Now 29, van Garderen has had an up and down year thus far. He delivered a strong ride to finish third at the Volta ao Algarve, but then rode into the back of a car at Paris-Nice, and crashed in training before the Volta a Catalunya. The team suggested racing the Tour of California as a chance to make up for lost racing miles.

Van Garderen’s eighth-place ride on the stage 2 finish at Gibraltar Road was a solid, if not stellar, performance to kick off the GC fight. It kept him within striking distance of Bernal on the general classification, but far enough down that expectations of a surge to the top of the leaderboard were tempered. Although the time trial was an opportunity to get back into the fight, nabbing the race lead seemed like a tall order.

Even taking van Garderen’s considerable talents against the clock into account, his team had initially expected Patrick Bevin to be the day’s best performer. Bevin finished as runner-up. Van Garderen was seven seconds faster.

“We thought [van Garderen] could do a great ride and we knew it had to be pretty close to winning but I think we were more focused on trying to ride him back into the podium,” BMC sports director Jackson Stewart told VeloNews. “I think that was fairly realistic but a minute we were thinking was maybe too much to ask.

“Him taking the stage, taking 1:23 [over Bernal] was a pretty pleasant surprise.”

Van Garderen pointed out after stage 4 that despite his early-season issues, he kept his faith in the form he was showing early this year. That has paid off.

“It’s easy to get down and think why me, start not training, drinking, eating, whatever — but as long as you still live like a professional, the work I’ve done over the winter doesn’t just go away if you just stay the course,” he said.

His stage 4 performance, however, catapults van Garderen into the race lead. Stewart said that a big result like the one his team’s star snatched in the TT is an important confirmation of all the effort he’d been putting in this year — work that had yet to bear much fruit up until Wednesday.

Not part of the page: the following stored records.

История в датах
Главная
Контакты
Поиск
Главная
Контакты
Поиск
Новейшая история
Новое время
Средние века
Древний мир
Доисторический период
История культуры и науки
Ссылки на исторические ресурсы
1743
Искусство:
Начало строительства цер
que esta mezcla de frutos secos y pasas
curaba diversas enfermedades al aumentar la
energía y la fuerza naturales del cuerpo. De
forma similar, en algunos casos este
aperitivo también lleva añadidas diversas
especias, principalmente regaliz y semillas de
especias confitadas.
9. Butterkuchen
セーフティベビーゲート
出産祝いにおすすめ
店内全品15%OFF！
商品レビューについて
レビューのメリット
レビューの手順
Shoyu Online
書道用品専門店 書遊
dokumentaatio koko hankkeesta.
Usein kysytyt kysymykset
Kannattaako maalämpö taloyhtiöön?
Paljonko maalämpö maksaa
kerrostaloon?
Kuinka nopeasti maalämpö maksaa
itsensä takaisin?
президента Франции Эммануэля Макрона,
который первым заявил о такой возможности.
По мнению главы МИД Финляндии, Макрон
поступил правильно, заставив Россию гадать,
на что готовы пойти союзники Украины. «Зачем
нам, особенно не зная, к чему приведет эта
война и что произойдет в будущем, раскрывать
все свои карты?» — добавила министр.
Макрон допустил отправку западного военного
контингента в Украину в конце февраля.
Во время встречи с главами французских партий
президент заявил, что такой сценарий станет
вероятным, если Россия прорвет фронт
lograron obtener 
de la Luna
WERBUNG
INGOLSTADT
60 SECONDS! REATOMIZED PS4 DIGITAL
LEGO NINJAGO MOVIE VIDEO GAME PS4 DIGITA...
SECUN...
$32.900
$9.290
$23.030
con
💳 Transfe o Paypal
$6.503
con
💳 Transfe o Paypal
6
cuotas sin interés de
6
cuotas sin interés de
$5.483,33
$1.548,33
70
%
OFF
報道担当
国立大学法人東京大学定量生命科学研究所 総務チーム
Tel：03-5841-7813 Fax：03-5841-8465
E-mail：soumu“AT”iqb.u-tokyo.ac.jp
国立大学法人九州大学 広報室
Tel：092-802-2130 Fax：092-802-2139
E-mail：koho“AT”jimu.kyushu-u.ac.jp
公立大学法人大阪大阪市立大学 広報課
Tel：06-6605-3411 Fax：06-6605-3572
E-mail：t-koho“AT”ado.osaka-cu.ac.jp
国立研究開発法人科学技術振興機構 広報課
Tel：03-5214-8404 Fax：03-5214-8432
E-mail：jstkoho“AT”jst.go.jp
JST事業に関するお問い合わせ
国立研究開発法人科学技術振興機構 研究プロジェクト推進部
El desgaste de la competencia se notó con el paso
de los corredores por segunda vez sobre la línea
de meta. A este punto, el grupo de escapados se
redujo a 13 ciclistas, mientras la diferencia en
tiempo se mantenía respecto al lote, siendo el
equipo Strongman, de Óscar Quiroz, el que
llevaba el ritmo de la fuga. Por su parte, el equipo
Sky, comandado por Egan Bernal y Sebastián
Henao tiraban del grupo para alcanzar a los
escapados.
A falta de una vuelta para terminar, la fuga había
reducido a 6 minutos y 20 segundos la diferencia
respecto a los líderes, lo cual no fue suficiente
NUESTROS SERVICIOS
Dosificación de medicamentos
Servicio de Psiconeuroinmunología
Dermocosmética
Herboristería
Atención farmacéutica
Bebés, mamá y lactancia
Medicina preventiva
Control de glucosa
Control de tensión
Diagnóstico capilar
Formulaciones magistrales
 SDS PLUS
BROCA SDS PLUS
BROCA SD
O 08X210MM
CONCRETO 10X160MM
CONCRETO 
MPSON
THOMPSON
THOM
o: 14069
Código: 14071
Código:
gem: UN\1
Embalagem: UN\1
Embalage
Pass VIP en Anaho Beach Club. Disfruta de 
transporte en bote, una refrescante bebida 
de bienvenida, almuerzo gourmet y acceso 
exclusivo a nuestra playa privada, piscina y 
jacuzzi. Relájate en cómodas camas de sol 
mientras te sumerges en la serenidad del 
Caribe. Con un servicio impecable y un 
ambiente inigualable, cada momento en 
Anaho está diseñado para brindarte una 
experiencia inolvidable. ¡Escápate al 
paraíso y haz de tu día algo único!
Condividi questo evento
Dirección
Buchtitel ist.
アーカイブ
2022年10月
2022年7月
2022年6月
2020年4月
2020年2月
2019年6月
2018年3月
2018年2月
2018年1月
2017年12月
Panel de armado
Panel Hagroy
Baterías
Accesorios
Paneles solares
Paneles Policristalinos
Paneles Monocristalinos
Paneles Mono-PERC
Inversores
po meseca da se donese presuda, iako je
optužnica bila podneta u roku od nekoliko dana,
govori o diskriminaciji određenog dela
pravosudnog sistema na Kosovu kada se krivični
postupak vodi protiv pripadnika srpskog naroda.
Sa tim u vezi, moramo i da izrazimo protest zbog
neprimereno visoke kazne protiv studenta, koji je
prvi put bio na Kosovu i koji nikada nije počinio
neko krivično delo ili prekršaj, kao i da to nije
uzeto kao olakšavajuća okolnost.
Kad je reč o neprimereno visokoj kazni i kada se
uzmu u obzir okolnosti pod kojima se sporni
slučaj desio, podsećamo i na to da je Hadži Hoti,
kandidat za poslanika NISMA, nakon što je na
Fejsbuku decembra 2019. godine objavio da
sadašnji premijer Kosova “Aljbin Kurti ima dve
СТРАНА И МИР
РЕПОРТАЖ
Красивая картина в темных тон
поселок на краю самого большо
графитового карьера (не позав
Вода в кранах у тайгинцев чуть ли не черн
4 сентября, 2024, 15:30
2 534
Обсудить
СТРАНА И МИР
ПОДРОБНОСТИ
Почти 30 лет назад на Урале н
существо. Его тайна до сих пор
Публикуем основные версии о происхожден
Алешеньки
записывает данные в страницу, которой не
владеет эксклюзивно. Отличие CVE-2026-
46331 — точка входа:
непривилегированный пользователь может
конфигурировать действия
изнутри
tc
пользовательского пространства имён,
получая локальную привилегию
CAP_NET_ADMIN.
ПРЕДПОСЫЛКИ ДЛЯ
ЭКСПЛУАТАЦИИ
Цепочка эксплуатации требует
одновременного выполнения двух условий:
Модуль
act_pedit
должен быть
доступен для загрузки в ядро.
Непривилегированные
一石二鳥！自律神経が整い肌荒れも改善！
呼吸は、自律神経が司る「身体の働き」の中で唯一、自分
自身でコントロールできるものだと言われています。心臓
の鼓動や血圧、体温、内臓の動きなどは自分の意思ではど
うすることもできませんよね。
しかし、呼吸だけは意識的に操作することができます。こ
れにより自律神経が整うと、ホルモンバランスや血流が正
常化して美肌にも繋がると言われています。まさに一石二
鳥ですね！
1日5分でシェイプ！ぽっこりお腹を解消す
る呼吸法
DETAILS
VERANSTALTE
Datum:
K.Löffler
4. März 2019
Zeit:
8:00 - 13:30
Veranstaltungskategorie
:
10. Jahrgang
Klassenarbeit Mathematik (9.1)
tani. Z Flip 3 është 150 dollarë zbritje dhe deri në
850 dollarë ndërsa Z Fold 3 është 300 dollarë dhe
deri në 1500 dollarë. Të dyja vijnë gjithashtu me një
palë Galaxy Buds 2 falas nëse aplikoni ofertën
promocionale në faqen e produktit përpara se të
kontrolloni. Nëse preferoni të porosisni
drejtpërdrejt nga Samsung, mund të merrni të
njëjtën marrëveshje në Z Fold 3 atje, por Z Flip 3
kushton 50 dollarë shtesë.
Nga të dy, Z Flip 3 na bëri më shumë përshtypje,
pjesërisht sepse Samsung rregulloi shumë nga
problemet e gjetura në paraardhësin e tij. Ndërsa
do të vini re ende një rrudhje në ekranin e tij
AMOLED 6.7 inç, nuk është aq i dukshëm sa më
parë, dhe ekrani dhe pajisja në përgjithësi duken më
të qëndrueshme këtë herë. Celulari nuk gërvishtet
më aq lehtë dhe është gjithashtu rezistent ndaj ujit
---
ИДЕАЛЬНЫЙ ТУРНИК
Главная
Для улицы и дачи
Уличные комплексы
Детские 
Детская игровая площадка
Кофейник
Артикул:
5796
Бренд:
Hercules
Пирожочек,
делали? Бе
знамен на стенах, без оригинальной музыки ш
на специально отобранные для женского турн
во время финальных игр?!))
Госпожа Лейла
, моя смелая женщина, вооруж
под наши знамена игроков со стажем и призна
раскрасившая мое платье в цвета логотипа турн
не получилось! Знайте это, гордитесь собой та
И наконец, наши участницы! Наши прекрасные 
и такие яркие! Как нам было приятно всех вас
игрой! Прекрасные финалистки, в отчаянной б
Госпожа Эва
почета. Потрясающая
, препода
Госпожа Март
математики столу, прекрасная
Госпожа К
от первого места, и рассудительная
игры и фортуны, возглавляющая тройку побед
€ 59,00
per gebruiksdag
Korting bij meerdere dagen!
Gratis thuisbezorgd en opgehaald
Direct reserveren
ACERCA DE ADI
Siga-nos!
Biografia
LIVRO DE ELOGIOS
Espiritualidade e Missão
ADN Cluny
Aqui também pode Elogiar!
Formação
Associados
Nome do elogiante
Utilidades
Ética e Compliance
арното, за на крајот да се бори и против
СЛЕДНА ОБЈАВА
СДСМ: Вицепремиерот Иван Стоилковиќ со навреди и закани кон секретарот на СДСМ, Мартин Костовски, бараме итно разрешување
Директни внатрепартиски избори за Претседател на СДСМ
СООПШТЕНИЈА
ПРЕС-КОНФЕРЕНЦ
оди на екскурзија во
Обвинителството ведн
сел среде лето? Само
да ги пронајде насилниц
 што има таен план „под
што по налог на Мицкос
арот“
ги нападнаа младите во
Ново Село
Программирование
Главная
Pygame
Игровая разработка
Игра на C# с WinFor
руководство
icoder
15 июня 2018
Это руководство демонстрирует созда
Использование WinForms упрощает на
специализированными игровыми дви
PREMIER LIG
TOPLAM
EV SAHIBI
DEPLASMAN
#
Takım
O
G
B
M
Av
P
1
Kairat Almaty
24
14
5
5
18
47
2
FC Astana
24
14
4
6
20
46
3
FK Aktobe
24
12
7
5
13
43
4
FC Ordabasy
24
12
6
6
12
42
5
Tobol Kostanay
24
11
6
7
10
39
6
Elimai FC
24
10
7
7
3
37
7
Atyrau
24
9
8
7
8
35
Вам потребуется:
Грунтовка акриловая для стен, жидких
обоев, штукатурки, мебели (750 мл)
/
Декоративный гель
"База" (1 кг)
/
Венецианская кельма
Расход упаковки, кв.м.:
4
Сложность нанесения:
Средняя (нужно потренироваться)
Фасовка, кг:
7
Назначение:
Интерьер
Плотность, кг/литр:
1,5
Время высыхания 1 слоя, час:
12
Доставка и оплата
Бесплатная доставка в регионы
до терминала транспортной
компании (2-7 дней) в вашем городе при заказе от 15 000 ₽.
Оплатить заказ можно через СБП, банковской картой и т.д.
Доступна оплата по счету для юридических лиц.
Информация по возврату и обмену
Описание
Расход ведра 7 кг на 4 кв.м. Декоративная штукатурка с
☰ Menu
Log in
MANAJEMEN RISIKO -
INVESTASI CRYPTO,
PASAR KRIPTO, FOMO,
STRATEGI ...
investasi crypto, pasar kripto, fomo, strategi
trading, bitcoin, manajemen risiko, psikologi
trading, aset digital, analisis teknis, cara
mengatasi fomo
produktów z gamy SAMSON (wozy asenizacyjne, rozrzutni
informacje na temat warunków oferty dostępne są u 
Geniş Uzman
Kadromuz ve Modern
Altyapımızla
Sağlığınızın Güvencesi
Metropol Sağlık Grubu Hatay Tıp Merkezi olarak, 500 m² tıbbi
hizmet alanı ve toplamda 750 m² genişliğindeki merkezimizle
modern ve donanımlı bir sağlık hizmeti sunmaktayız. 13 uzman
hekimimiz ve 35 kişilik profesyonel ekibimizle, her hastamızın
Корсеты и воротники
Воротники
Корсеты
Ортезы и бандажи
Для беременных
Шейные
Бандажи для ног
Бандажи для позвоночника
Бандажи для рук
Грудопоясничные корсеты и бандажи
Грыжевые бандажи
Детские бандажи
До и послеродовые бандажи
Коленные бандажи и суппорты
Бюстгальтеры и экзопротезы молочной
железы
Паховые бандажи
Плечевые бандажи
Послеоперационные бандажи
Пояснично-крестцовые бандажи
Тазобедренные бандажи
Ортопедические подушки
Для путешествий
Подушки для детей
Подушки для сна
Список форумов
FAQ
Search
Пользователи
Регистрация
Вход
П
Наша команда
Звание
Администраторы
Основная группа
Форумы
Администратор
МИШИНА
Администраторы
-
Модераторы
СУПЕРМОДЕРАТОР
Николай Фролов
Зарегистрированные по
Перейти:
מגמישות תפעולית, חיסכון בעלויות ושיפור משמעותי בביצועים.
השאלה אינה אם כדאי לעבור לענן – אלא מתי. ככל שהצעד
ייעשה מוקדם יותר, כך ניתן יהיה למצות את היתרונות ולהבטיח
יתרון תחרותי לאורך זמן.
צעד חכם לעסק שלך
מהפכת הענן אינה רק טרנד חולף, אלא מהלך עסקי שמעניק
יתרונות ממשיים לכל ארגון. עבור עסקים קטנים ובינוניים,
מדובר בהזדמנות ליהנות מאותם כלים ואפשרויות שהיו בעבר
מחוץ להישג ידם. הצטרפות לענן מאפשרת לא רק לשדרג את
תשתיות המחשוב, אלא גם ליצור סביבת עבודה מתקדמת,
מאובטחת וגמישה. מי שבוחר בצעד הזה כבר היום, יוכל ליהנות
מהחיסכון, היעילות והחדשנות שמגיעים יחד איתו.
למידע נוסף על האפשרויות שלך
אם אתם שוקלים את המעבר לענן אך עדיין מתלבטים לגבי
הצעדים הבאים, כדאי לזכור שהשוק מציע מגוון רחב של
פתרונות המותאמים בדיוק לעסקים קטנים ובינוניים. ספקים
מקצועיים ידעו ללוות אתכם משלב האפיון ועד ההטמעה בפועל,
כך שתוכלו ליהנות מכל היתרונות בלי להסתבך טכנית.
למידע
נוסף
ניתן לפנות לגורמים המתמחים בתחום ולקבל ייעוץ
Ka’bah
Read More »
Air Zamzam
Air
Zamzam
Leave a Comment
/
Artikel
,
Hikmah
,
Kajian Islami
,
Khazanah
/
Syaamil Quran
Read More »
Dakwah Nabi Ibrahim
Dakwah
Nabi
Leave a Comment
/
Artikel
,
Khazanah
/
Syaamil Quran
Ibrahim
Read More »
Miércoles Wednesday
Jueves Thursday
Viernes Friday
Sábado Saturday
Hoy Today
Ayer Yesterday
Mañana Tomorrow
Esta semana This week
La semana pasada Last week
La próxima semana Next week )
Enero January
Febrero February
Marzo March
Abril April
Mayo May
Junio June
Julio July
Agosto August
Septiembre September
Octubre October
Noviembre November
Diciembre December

“In this sport you’re always losing,” Stewart said. “When you’re on Tejay’s level and you’re used to winning and you go a long time without it, you start playing mind games and doubt yourself sometimes. It’s a huge morale boost — but it definitely doesn’t relax you because a guy like that doesn’t relax. He’s a driven guy, always working for it.”

“I think now for the rest of the race he’s only going to be turned on a little bit more.”

To seal the deal and take that next career step of claiming a first WorldTour GC win, he’ll need to fend off Bernal and others later this week on a high altitude climb to South Lake Tahoe. Van Garderen acknowledged Wednesday that the road ahead won’t be easy.

Still, the onus will be on his rivals to drop him.

“Tahoe is going to be a big test to the strength of the team. I think we have one of, if not the strongest teams here,” he said. “They’ll be able to control it and then when we get to the upper slopes of the final climb, I’m going to have to stick with the climbers’ wheels.”

The road from a mid-race lead to the top step of a final WorldTour GC podium is a treacherous one, but rider and team have good reasons to be optimistic that this could finally be van Garderen’s big chance. The nature of the final ascents should play into his hands.

“Two steady climbs, no crazy descents that might split up a group or cause any issues if the weather is good and all that,” said Stuart. “It’s an ideal stage for him. For the team it’s almost ideal for everyone here. They’re definitely going to throw stuff at us but I don’t think we’re going to fall apart.”